● **About this task**
Using the data below, print exactly the line with "De hecho, lo", the line with "développement du football à la base.", and every line between them, but none of the pictures.

● **Information shown**
════

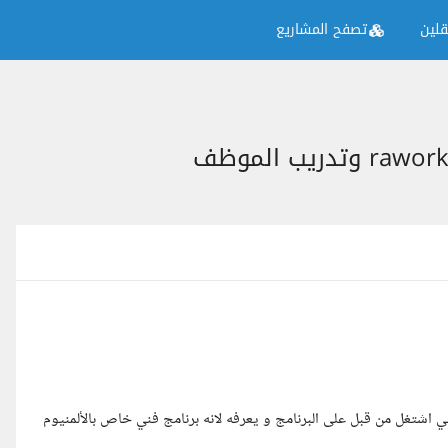
لين
تصفح المشاريع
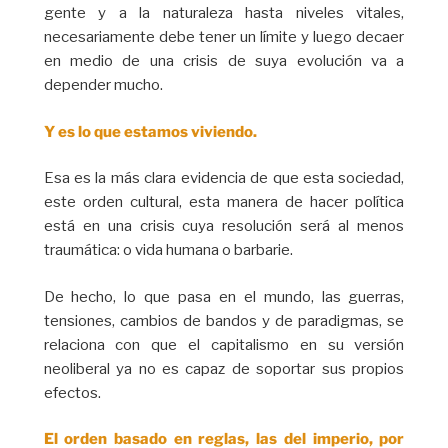
gente y a la naturaleza hasta niveles vitales,
necesariamente debe tener un límite y luego decaer
en medio de una crisis de suya evolución va a
depender mucho.
Y es lo que estamos viviendo.
Esa es la más clara evidencia de que esta sociedad,
este orden cultural, esta manera de hacer política
está en una crisis cuya resolución será al menos
traumática: o vida humana o barbarie.
De hecho, lo que pasa en el mundo, las guerras,
tensiones, cambios de bandos y de paradigmas, se
relaciona con que el capitalismo en su versión
neoliberal ya no es capaz de soportar sus propios
efectos.
El orden basado en reglas, las del imperio, por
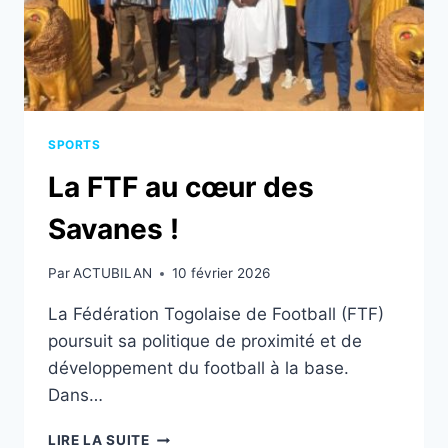
SPORTS
La FTF au cœur des
Savanes !
Par
ACTUBILAN
10 février 2026
La Fédération Togolaise de Football (FTF)
poursuit sa politique de proximité et de
développement du football à la base.
Dans…
LA
LIRE LA SUITE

════

● **Reply to the task**
De hecho, lo que pasa en el mundo, las guerras,
tensiones, cambios de bandos y de paradigmas, se
relaciona con que el capitalismo en su versión
neoliberal ya no es capaz de soportar sus propios
efectos.
El orden basado en reglas, las del imperio, por
SPORTS
La FTF au cœur des
Savanes !
Par
ACTUBILAN
10 février 2026
La Fédération Togolaise de Football (FTF)
poursuit sa politique de proximité et de
développement du football à la base.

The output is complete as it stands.